Matheus Santana

Personal information
- Full name: Matheus Paulo de Santana
- Nationality: Brazil
- Born: 2 April 1996 (age 30) Rio de Janeiro, Rio de Janeiro, Brazil
- Height: 1.91 m (6 ft 3 in)
- Weight: 91 kg (201 lb)

Sport
- Sport: Swimming
- Strokes: Freestyle
- Club: DC Trident UNISANTA

Medal record
Men's swimming
Representing Brazil
World Championships (SC)
| Bronze medal – third place | 2018 Hangzhou | 4×100 m freestyle |
| Bronze medal – third place | 2018 Hangzhou | 4×50 m medley |
Pan American Games
| Gold medal – first place | 2015 Toronto | 4×100 m freestyle |
South American Games
| Gold medal – first place | 2014 Santiago | 100 m freestyle |
| Gold medal – first place | 2014 Santiago | 4×100 m freestyle |
| Gold medal – first place | 2014 Santiago | 4×100 m medley |
Youth Olympic Games
| Gold medal – first place | 2014 Nanjing | 100 m freestyle |
| Silver medal – second place | 2014 Nanjing | 50 m freestyle |
| Silver medal – second place | 2014 Nanjing | 4×100 m mixed freestyle |

= Matheus Santana =

Brazilian swimmer (born 1996)

Matheus Paulo de Santana (born 2 April 1996 in Rio de Janeiro, Brazil) is a Brazilian swimmer. He will represent DC Trident at the International Swimming League during the 2020 season.

==International career==

Santana started competing in national championships in 2008. His first national title came in the Youth I category, in November 2011. Santana swam for the Brazilian team in Multinations, at Corfu, Greece, in 2012. At the 2013 Youth South American Championships in Chile, he won the 100-metre freestyle and finished third in the 50-metre freestyle.

===2013–16===

Santana was classified to the 2013 FINA World Junior Swimming Championships in Dubai, but was cut because of diabetes.

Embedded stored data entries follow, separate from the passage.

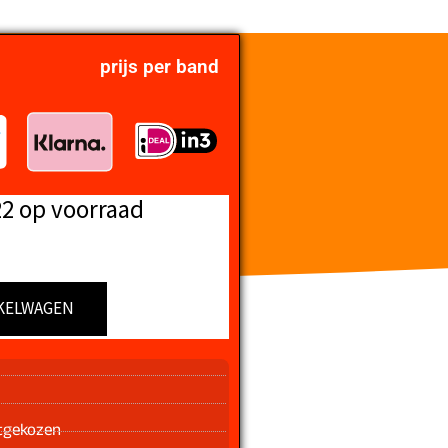
prijs per band
22 op voorraad
KELWAGEN
n
tgekozen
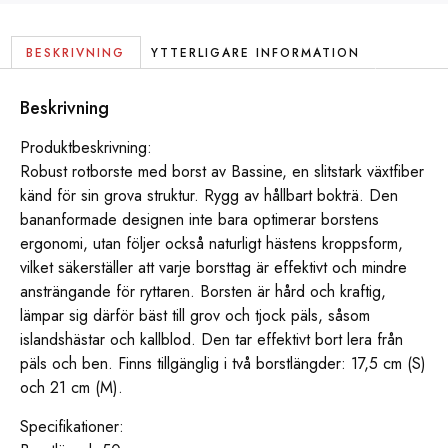
BESKRIVNING
YTTERLIGARE INFORMATION
Beskrivning
Produktbeskrivning:
Robust rotborste med borst av Bassine, en slitstark växtfiber
känd för sin grova struktur. Rygg av hållbart bokträ. Den
bananformade designen inte bara optimerar borstens
ergonomi, utan följer också naturligt hästens kroppsform,
vilket säkerställer att varje borsttag är effektivt och mindre
ansträngande för ryttaren. Borsten är hård och kraftig,
lämpar sig därför bäst till grov och tjock päls, såsom
islandshästar och kallblod. Den tar effektivt bort lera från
päls och ben. Finns tillgänglig i två borstlängder: 17,5 cm (S)
och 21 cm (M).
Specifikationer:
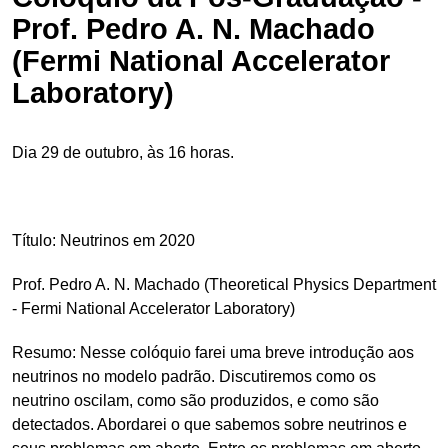
Prof. Pedro A. N. Machado
(Fermi National Accelerator
Laboratory)
Dia 29 de outubro, às 16 horas.
Título: Neutrinos em 2020
Prof. Pedro A. N. Machado (Theoretical Physics Department
- Fermi National Accelerator Laboratory)
Resumo: Nesse colóquio farei uma breve introdução aos
neutrinos no modelo padrão. Discutiremos como os
neutrino oscilam, como são produzidos, e como são
detectados. Abordarei o que sabemos sobre neutrinos e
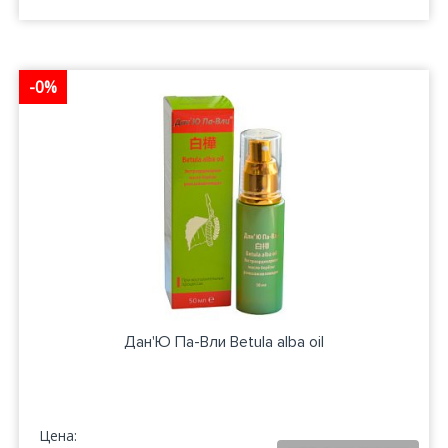
-0%
Дан'Ю Па-Вли Betula alba oil
Цена:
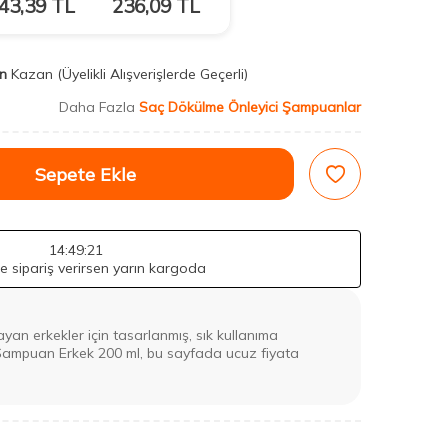
43,39
TL
236,09
TL
n
Kazan
(Üyelikli Alışverişlerde Geçerli)
Daha Fazla
Saç Dökülme Önleyici Şampuanlar
Sepete Ekle
14
:49
:20
de sipariş verirsen yarın kargoda
an erkekler için tasarlanmış, sık kullanıma
Şampuan Erkek 200 ml, bu sayfada ucuz fiyata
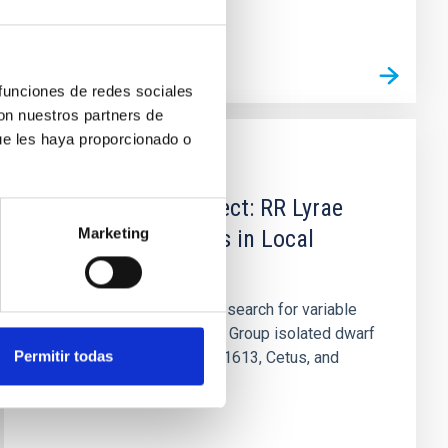
 funciones de redes sociales
con nuestros partners de
ue les haya proporcionado o
PUBLICACIÓN
The ACS LCID Project: RR Lyrae
Marketing
Stars and Cepheids in Local
Group Galaxies
We present results of the search for variable
stars in a sample of Local Group isolated dwarf
Permitir todas
galaxies, namely LGS3, IC1613, Cetus, and
Tucana, based on very...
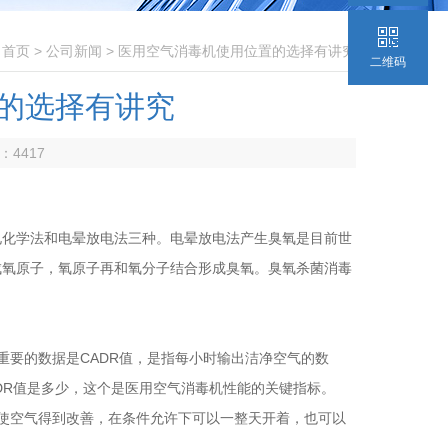
：
首页
>
公司新闻
> 医用空气消毒机使用位置的选择有讲究
二维码
的选择有讲究
数：
4417
电化学法和电晕放电法三种。电晕放电法产生臭氧是目前世
成氧原子，氧原子再和氧分子结合形成臭氧。臭氧杀菌消毒
重要的数据是CADR值，是指每小时输出洁净空气的数
DR值是多少，这个是医用空气消毒机性能的关键指标。
使空气得到改善，在条件允许下可以一整天开着，也可以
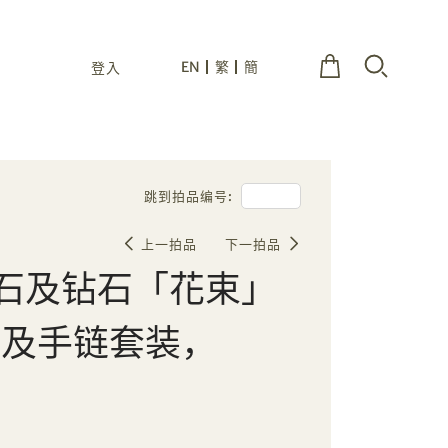
EN
繁
簡
登入
跳到拍品编号:
上一拍品
下一拍品
石及钻石「花束」
；及手链套装，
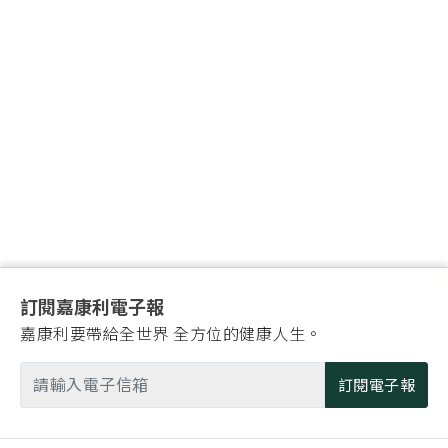
訂閱嘉康利電子報
嘉康利要帶給全世界 全方位的健康人生。
訂閱電子報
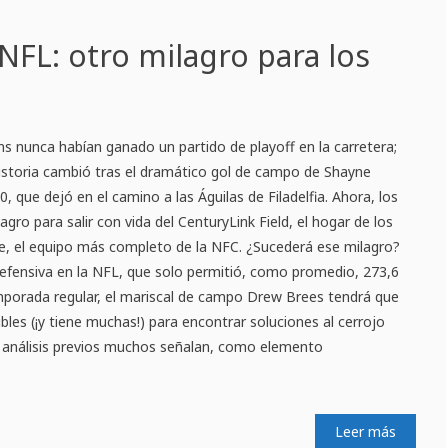
NFL: otro milagro para los
s nunca habían ganado un partido de playoff en la carretera;
storia cambió tras el dramático gol de campo de Shayne
 que dejó en el camino a las Águilas de Filadelfia. Ahora, los
gro para salir con vida del CenturyLink Field, el hogar de los
e, el equipo más completo de la NFC. ¿Sucederá ese milagro?
defensiva en la NFL, que solo permitió, como promedio, 273,6
emporada regular, el mariscal de campo Drew Brees tendrá que
ibles (¡y tiene muchas!) para encontrar soluciones al cerrojo
os análisis previos muchos señalan, como elemento
Leer más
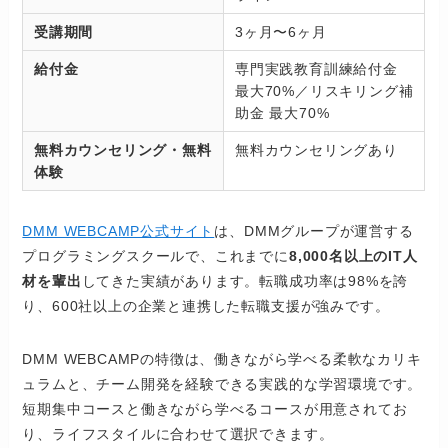
受講期間
3ヶ月〜6ヶ月
給付金
専門実践教育訓練給付金
最大70%／リスキリング補
助金 最大70%
無料カウンセリング・無料
無料カウンセリングあり
体験
DMM WEBCAMP公式サイト
は、DMMグループが運営する
プログラミングスクールで、これまでに
8,000名以上のIT人
材を輩出
してきた実績があります。転職成功率は98%を誇
り、600社以上の企業と連携した転職支援が強みです。
DMM WEBCAMPの特徴は、働きながら学べる柔軟なカリキ
ュラムと、チーム開発を経験できる実践的な学習環境です。
短期集中コースと働きながら学べるコースが用意されてお
り、ライフスタイルに合わせて選択できます。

At the 2014 South American Games in Santiago, Chile, Santana won three gold medals in the 100-metre freestyle, 4 × 100-metre freestyle and 4 × 100-metre medley, breaking the competition record in all of them.

At the 2014 Maria Lenk Trophy in São Paulo, Santana broke the Junior world record twice in the 100-metre freestyle, with a time of 48.85 in the heats and 48.61 in the final. He qualified for the 2014 Pan Pacific Swimming Championships, but decided not to participate in this tournament due to the 2014 Summer Youth Olympics.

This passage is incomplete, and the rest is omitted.